For a fresh set of batteries with a capacity of 2000 mAh (down to 1.1V) and at 2C per image the Inky Frame could show 7200C / 2C = 3600 images on one set of batteries. In continuous deep sleep at 30uA the life time is many years, 2000mAh / 0.030mA / 24 / 365.25 = 7.6 years.

Powerstream have some interesting tests of AA batteries at various (constant) discharge currents.

Step 7: Notes on the Inky Frame

The image above renders well. There's some detail lost in the faces from dithering but the painting looks very convincing. The plastic screen protection has been left on for all of the photographs of the Inky Frame in this article.

Some other aspects of the Inky Frame worth noting are listed below.

  • The viewing angle is very good.
  • The E-ink display is made from thin glass making it fragile.
  • Only certain micro SD cards work. Quoting Pimoroni: "We've found Pico flavoured C++/MicroPython is quite fussy about SD cards so if yours doesn't work, try another or formatting using FAT".
  • There are only seven colours and dithering is used to render full colour images. Some images look better than others, examples are scattered through this article.
  • There is no LiPo charger.
  • The Inky Frame can work from lower voltages. There doesn't appear to be a specified lowest voltage but 3.3V works ok. The Inky Frame has a maximum voltage of 5.5V which means a 4xAA cannot be used with alkaline (1.5V) batteries.
  • Turning on battery power to the Inky Frame does not wake it from deep sleep.
  • The five buttons on the front do not respond to a quick press in deep sleep mode.
  • There isn't much memory left over in MicroPython mainly due to the 107520 bytes required for the screen.
  • The sensitivity of the Pi Pico W's wireless antenna is not as good as many other devices, e.g. a smartphone. If you want to extend the slide show program to download files over Wi-Fi it's worth checking the viability of Wi-Fi first in your chosen location.
  • The Inky Frame display, like its cousin the Inky Impression, works best at room temperature.

Step 8: Colour Rendering

This is a basic test card without the refinements of one from a standards organisation like SMPTE. The first image shows the original 600x448 scaled up three times without interpolation and the photograph of the Inky Frame approximately aligned and presented next to two sections of the original. The dithering for the magenta section doesn't work well close-up but is more convincing from a distance. The cyan looks peculiar and is either the result of the absence of suitable particles with useful pigment colours or a bug/deficiency in the dithering algorithm. For the primary colours the red and the green are good, the blue has a purple quality to it.

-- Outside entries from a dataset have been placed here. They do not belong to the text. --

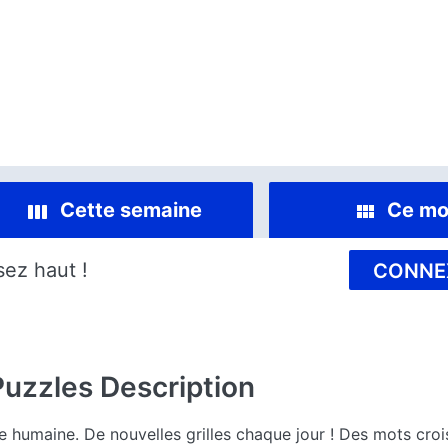
Cette semaine
Ce mo
sez haut !
CONNE
Puzzles
Description
humaine. De nouvelles grilles chaque jour ! Des mots croisé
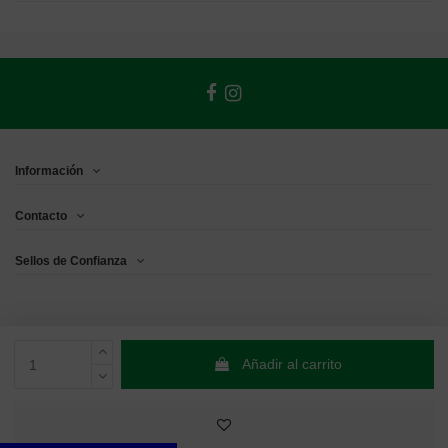
Información
Contacto
Sellos de Confianza
Añadir al carrito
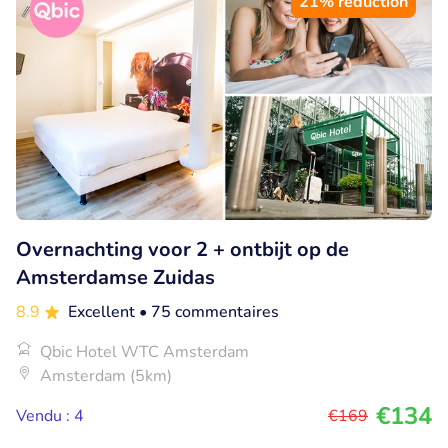
21% réduction
Overnachting voor 2 + ontbijt op de
Amsterdamse Zuidas
8.9
Excellent
• 75 commentaires
Qbic Hotel WTC Amsterdam
Amsterdam (5km)
€134
Vendu : 4
€169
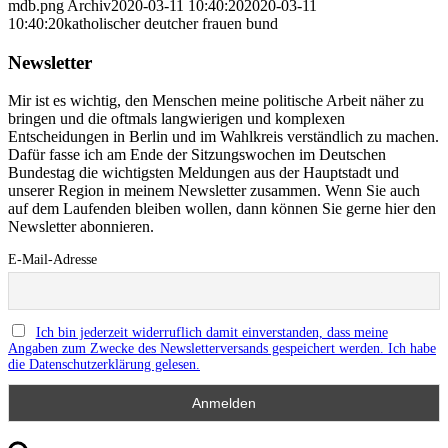
mdb.png
Archiv
2020-03-11 10:40:20
2020-03-11
10:40:20
katholischer deutcher frauen bund
Newsletter
Mir ist es wichtig, den Menschen meine politische Arbeit näher zu
bringen und die oftmals langwierigen und komplexen
Entscheidungen in Berlin und im Wahlkreis verständlich zu machen.
Dafür fasse ich am Ende der Sitzungswochen im Deutschen
Bundestag die wichtigsten Meldungen aus der Hauptstadt und
unserer Region in meinem Newsletter zusammen. Wenn Sie auch
auf dem Laufenden bleiben wollen, dann können Sie gerne hier den
Newsletter abonnieren.
E-Mail-Adresse
Ich bin jederzeit widerruflich damit einverstanden, dass meine
Angaben zum Zwecke des Newsletterversands gespeichert werden. Ich habe
die Datenschutzerklärung gelesen.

Step 9: Image Suitability - Blues

This is a challenging image to reproduce. The Inky Frame blues and purples seem to get a bit lost but the detail is rendered surprisingly well.

Step 10: Image Suitability - Colour Saturation

The Fighting Temeraire doesn't look great at low resolution and the Inky Frame's dithering detracts further. Two versions with increased saturation (+25 and +50 in GIMP) to bring out the colours in the sky are shown for comparison.

Step 11: Image Suitability - Landscapes

The image on the Inky Frame looks ok but detail is still lost despite the original image not being detailed. There's some very apparent banding in the sky. This is more like a re-interpretation of the original that's interesting in its own right!

Step 12: Going Further

The ink and watercolour art work and some early computer generated imagery work well on the Inky Frame.

Ideas for areas to explore:

  • Slide show program improvements
  • Make button D show a status page.
  • Use the display to show errors and exceptions where possible.
  • Add an index file to order the images.
  • Support images in sub-directories.
  • Look at using Wi-Fi to download images over the Internet. The code which reads VSYS may need modifying to stop it interfering with Wi-Fi hardware.
  • Check the RTC timer accuracy. It's possible this varies per chip.
  • Check how the current varies for the display refresh and deep sleep mode with voltages between 3.4V and 4.9V. Check to see if it varies with the current image and the new image.
  • Adapt an existing Frame for the Inky Frame. The IKEA RIBBA 23x23cm frame is very close to the Inky Frame size if the mount is used.